At the far left of each line, the first character shows you the type of file. There are several possibilities, which are summarized in Figure 24-8. As I mentioned, the most important characters are - (dash) which indicates an ordinary file and d which indicates a directory. Although the - character identifies an ordinary file, it doesn't tell you anything about the file. If you want more information, you can use the file command (described earlier in the chapter). For example, in the listing above you can see that partylist is an ordinary file. If you want more information, enter:

file partylist

The output is:

partylist: ASCII text

Figure 24-8: File type indicators used by ls -l

When you use ls with the -l (long listing) option, information about each file is displayed on a separate line. At the far left of the line, ls displays a single character indicating the type of file. Here is a list of the most important indicators.

Indicator	Meaning
-	ordinary file
d	directory
l	symbolic link
b	special file (block device)
c	special file (character device)
p	named pipe/FIFO

Returning to the file indicators, the less common characters are l (lowercase letter "l") for a symbolic link (Chapter 25), p for a named pipe (Chapter 23), and b and c for special files (Chapter 23). When it comes to special files, Unix distinguishes between two types of devices. Devices such as terminals that process one byte of data at a time are called CHARACTER DEVICES. Devices such as disks that process a fixed number of bytes at a time are called BLOCK DEVICES. The letter c identifies special files that represent character devices; b identifies special files that represent block devices.

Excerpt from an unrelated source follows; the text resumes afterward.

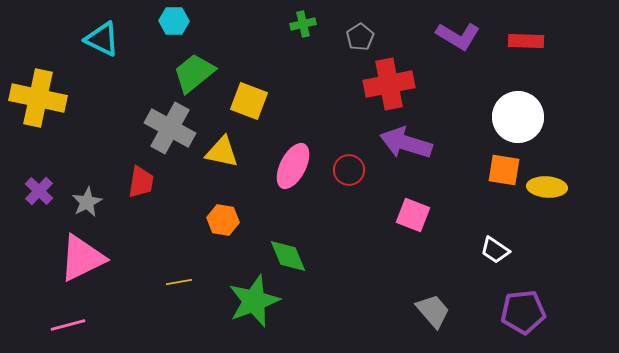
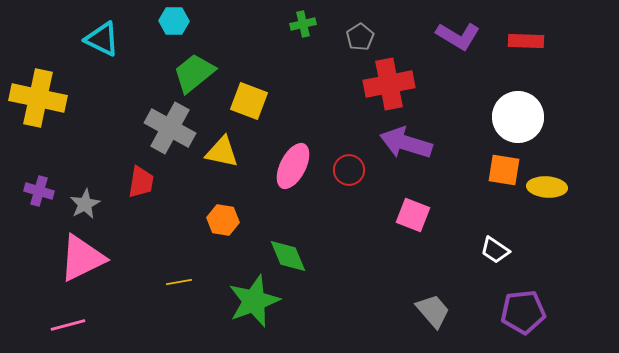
purple cross: rotated 28 degrees counterclockwise
gray star: moved 2 px left, 2 px down
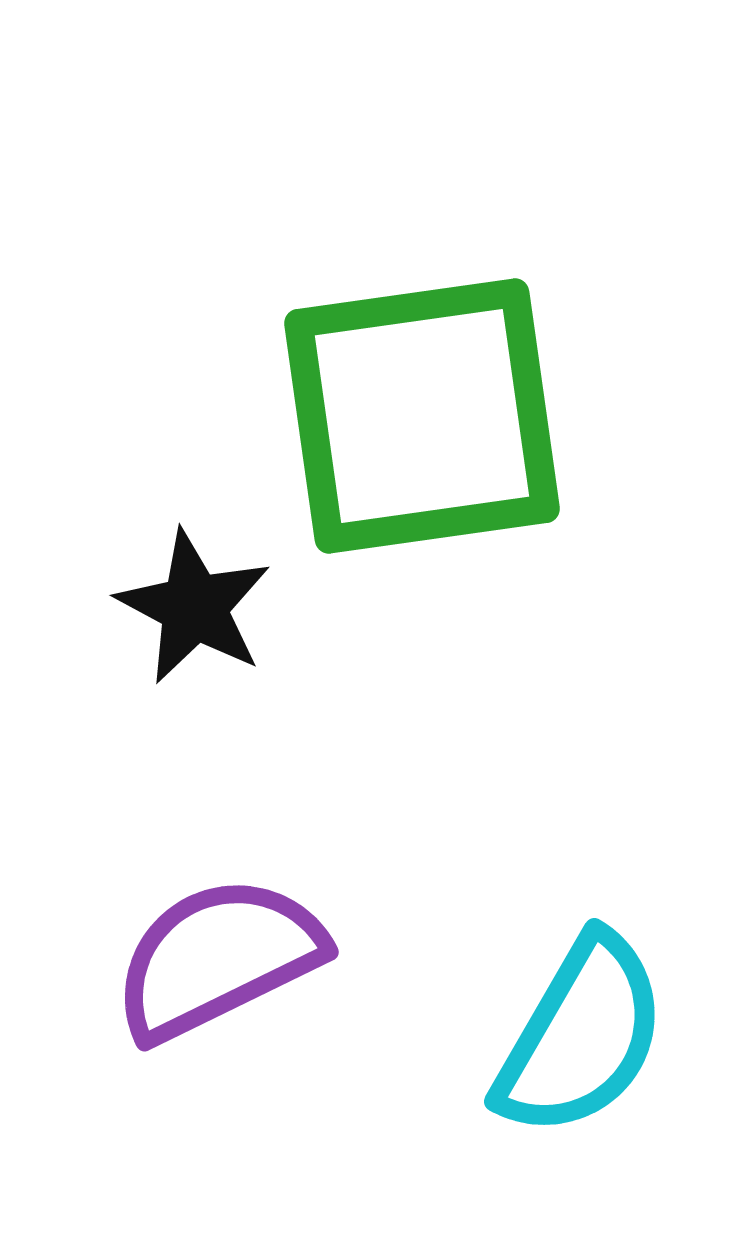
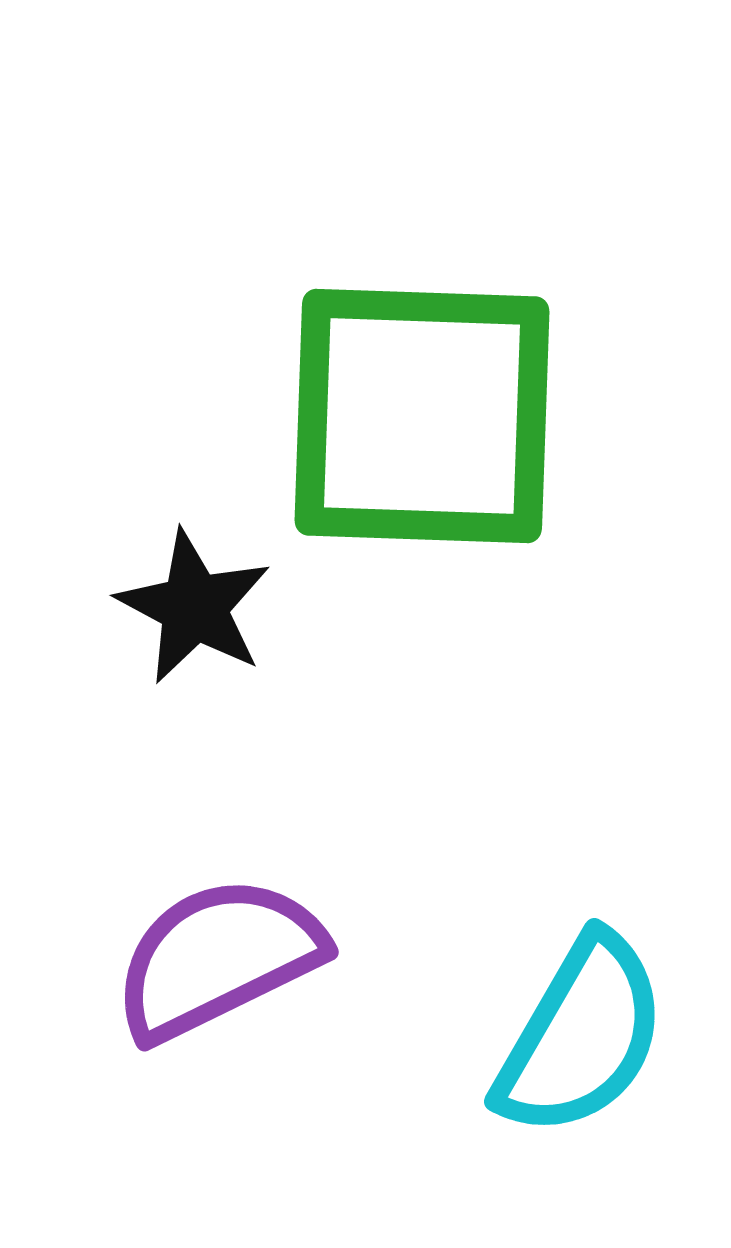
green square: rotated 10 degrees clockwise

To the left of the file size are two names, the userid and group of the owner of the file and the group to which that userid belongs. In our example, all the files are owned by userid harley, which is in the group named staff. (Some versions of Unix do not show the group unless you use the -g option.) To the left of the userid is a number that shows how many links there are to this file. Finally, the string of nine characters at the far left (just to the right of the initial character) shows the file permissions. We will discuss these four concepts — file ownership, groups, links, and permissions — in Chapter 25, at which time we will look at the output of the ls -l program in more detail.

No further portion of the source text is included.